Production Docker Compose Setup

Step 1: Environment Configuration

Create a production environment file based on the template:

bash
cp docker-scrapalot/example.env docker-scrapalot/.env
# Edit docker-scrapalot/.env with your production values

Key Variables to configure:

  • Database credentials (POSTGRES_PASSWORD, REDIS_PASSWORD)
  • LLM provider settings and API keys
  • Model directory configuration
  • Neo4j credentials (optional)
  • GPU and Vulkan support settings

See docker-scrapalot/example.env for the complete template.

Step 2: Production Dockerfile

The main configuration is in docker-scrapalot/Dockerfile with the following features:

  • Python FastAPI backend with all dependencies
  • Integrated GPU acceleration support (Vulkan/CUDA)
  • Vulkan support enabled via build arguments
  • Model directory mounting for persistent storage
  • GPU-aware health checks and proper logging

Deployment Commands

Development Deployment

bash
# Navigate to docker directory
cd docker-scrapalot

# 1. Prepare environment
cp example.env .env
# Edit .env with your values

# 2. Build and start services
docker-compose up -d

# 3. Verify deployment
curl -f http://localhost:8090/health

Production Deployment

bash
# Navigate to docker directory
cd docker-scrapalot

# 1. Prepare environment
cp example.env .env
# Edit .env with production values

# 2. Build and start
docker-compose -f docker-compose.yaml up -d

# 3. Check service health
docker-compose ps
docker-compose logs scrapalot-chat

# 4. Verify all services are running
curl -f http://localhost:8090/health
curl -f http://localhost:8091/health  # LLM service

GPU-Accelerated Deployment (Vulkan)

bash
# Navigate to docker directory
cd docker-scrapalot

# 1. Build with Vulkan support
docker build \
  --build-arg CMAKE_ARGS="-DLLAMA_VULKAN=ON" \
  -f Dockerfile \
  -t scrapalot-chat:latest ..

# 2. Enable Vulkan in environment
export LLM_VULKAN_ENABLED=true
export LLM_VULKAN_PREFER=true

# 3. Deploy with docker-compose
docker-compose -f docker-compose.yaml up -d

# 4. Verify GPU acceleration
docker-compose logs scrapalot-chat | grep -i vulkan

Configuration Management

Advanced Configuration System

Scrapalot uses a comprehensive YAML-based configuration system located at configs/config.yaml. This replaces simple environment variables with sophisticated configuration management.

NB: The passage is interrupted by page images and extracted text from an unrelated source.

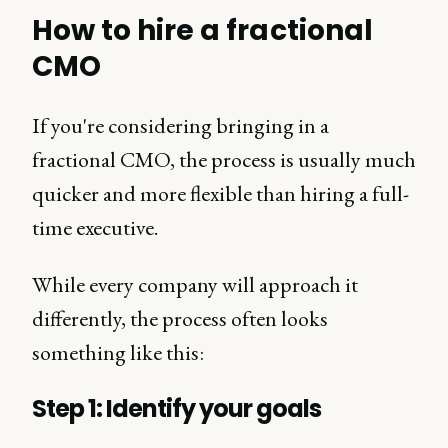
How to hire a fractional
CMO
If you're considering bringing in a
fractional CMO, the process is usually much
quicker and more flexible than hiring a full-
time executive.
While every company will approach it
differently, the process often looks
something like this:
Step 1: Identify your goals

Key Configuration Sections

Server & Infrastructure:

yaml
# Server Configuration
host: "0.0.0.0"
port: 8090
workers: 4
log_level: "info"

# Redis Configuration
redis:
  host: ${REDIS_HOST:-localhost}
  port: ${REDIS_PORT:-6479}
  password: ${REDIS_PASSWORD:-""}
  db: 0

# PostgreSQL Configuration
postgres:
  host: ${POSTGRES_HOST:-localhost}
  port: ${POSTGRES_PORT:-15432}
  db: ${POSTGRES_DB:-scrapalot}
  user: ${POSTGRES_USER:-scrapalot}
  password: ${POSTGRES_PASSWORD:-scrapalot}

LLM & Model Management:

yaml
llm:
  models_directory: ${LLM_MODELS_DIRECTORY:-models}
  max_parallel_chats: ${LLM_MAX_PARALLEL_CHATS:-1}
  max_loaded_models: ${LLM_MAX_LOADED_MODELS:-1}

  # Advanced model configuration
  advanced:
    gpu_layers: ${LLM_GPU_LAYERS:-auto}
    context_size: ${LLM_CONTEXT_SIZE:-32768}
    batch_size: ${LLM_BATCH_SIZE:-1024}
    threads: ${LLM_THREADS:-4}

Document Processing:

yaml
documents:
  max_concurrent_jobs_per_user: 3
  batch_size: 10
  timeout: 300
  max_file_size_mb: 10
  upload_path: ${UPLOAD_PATH:-data/upload}

Model Directory Structure

The system automatically organizes models by type:

models/
├── gguf/                    # LLM models in GGUF format
├── huggingface/             # Non-embedding HuggingFace models
└── embeddings/              # All embedding models
    ├── gguf/               # GGUF embedding models
    └── huggingface/        # HuggingFace embedding models

Automatic Model Type Detection: The system automatically routes downloaded models to the correct directory based on model name patterns.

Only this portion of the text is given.